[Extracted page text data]
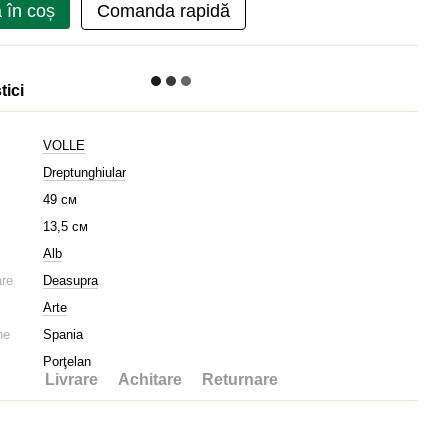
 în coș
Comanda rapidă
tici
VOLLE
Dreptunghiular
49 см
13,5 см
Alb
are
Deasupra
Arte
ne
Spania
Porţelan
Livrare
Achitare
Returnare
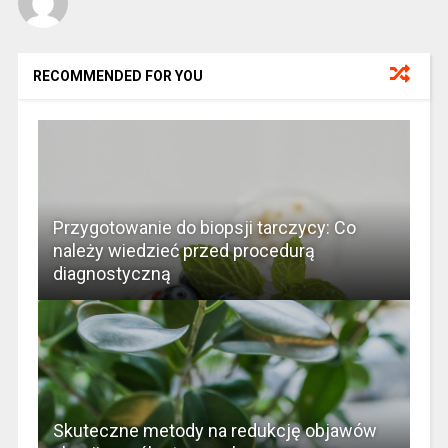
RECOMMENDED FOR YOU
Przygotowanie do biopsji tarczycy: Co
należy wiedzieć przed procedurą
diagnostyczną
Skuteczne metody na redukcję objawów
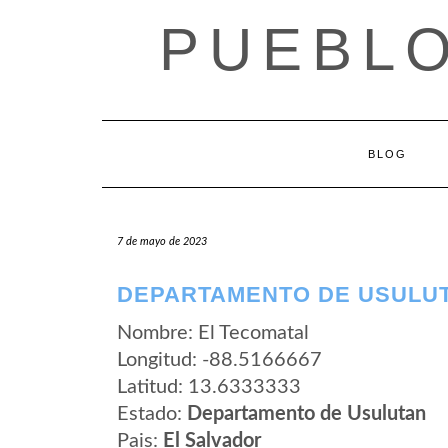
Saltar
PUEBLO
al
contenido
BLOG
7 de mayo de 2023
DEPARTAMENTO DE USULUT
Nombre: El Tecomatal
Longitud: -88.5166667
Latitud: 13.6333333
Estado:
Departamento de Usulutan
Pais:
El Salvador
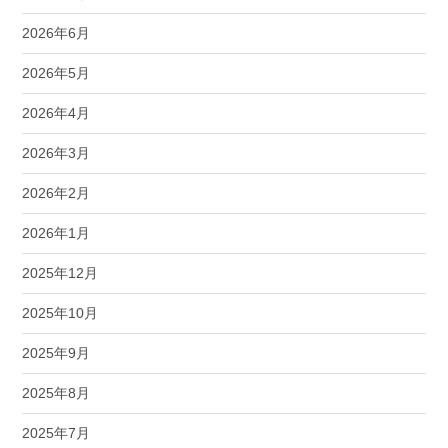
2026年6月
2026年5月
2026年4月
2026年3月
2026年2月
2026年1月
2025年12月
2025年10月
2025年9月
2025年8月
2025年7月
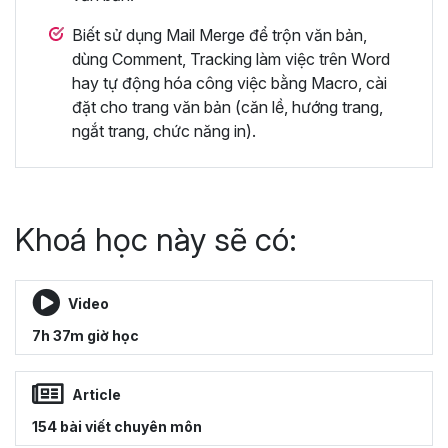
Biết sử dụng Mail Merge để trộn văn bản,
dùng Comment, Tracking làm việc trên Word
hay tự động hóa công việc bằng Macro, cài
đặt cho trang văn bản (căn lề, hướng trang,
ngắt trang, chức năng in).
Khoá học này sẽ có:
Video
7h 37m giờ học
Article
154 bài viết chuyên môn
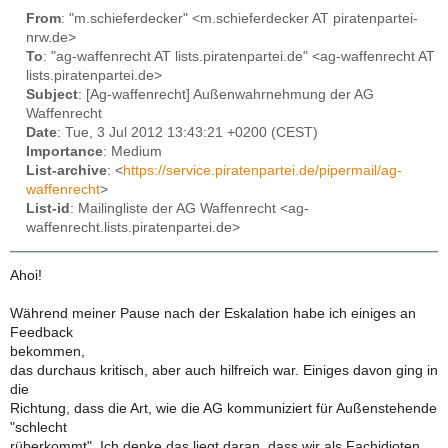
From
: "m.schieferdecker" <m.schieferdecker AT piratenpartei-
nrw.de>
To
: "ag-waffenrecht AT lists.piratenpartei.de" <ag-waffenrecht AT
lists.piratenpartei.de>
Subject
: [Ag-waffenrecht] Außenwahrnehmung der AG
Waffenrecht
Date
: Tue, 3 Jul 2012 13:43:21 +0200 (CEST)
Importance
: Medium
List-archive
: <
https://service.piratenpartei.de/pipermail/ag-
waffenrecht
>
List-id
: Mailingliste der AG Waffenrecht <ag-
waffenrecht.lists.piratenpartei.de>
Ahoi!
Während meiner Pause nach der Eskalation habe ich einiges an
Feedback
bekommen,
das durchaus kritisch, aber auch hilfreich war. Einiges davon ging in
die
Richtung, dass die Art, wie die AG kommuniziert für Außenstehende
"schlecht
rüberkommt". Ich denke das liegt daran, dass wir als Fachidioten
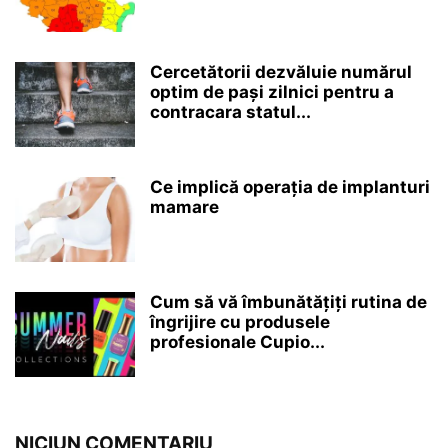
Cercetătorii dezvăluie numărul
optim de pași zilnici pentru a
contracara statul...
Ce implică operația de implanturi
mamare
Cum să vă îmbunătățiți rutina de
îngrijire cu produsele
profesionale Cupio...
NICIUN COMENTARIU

__Exercise details__.
Write out the data exactly, and exclude every picture it holds.

__Response below__.
 în coș
Comanda rapidă
tici
VOLLE
Dreptunghiular
49 см
13,5 см
Alb
are
Deasupra
Arte
ne
Spania
Porţelan
Livrare
Achitare
Returnare
RECOMMENDED FOR YOU
Przygotowanie do biopsji tarczycy: Co
należy wiedzieć przed procedurą
diagnostyczną
Skuteczne metody na redukcję objawów
Saltar
PUEBLO
al
contenido
BLOG
7 de mayo de 2023
DEPARTAMENTO DE USULUT
Nombre: El Tecomatal
Longitud: -88.5166667
Latitud: 13.6333333
Estado:
Departamento de Usulutan
Pais:
El Salvador
2026年6月
2026年5月
2026年4月
2026年3月
2026年2月
2026年1月
2025年12月
2025年10月
2025年9月
2025年8月
2025年7月
Biết sử dụng Mail Merge để trộn văn bản,
dùng Comment, Tracking làm việc trên Word
hay tự động hóa công việc bằng Macro, cài
đặt cho trang văn bản (căn lề, hướng trang,
ngắt trang, chức năng in).
Khoá học này sẽ có:
Video
7h 37m giờ học
Article
154 bài viết chuyên môn
From
: "m.schieferdecker" <m.schieferdecker AT piratenpartei-
nrw.de>
To
: "ag-waffenrecht AT lists.piratenpartei.de" <ag-waffenrecht AT
lists.piratenpartei.de>
Subject
: [Ag-waffenrecht] Außenwahrnehmung der AG
Waffenrecht
Date
: Tue, 3 Jul 2012 13:43:21 +0200 (CEST)
Importance
: Medium
List-archive
: <
https://service.piratenpartei.de/pipermail/ag-
waffenrecht
>
List-id
: Mailingliste der AG Waffenrecht <ag-
waffenrecht.lists.piratenpartei.de>
Ahoi!
Während meiner Pause nach der Eskalation habe ich einiges an
Feedback
bekommen,
das durchaus kritisch, aber auch hilfreich war. Einiges davon ging in
die
Richtung, dass die Art, wie die AG kommuniziert für Außenstehende
"schlecht
rüberkommt". Ich denke das liegt daran, dass wir als Fachidioten
Cercetătorii dezvăluie numărul
optim de pași zilnici pentru a
contracara statul...
Ce implică operația de implanturi
mamare
Cum să vă îmbunătățiți rutina de
îngrijire cu produsele
profesionale Cupio...
NICIUN COMENTARIU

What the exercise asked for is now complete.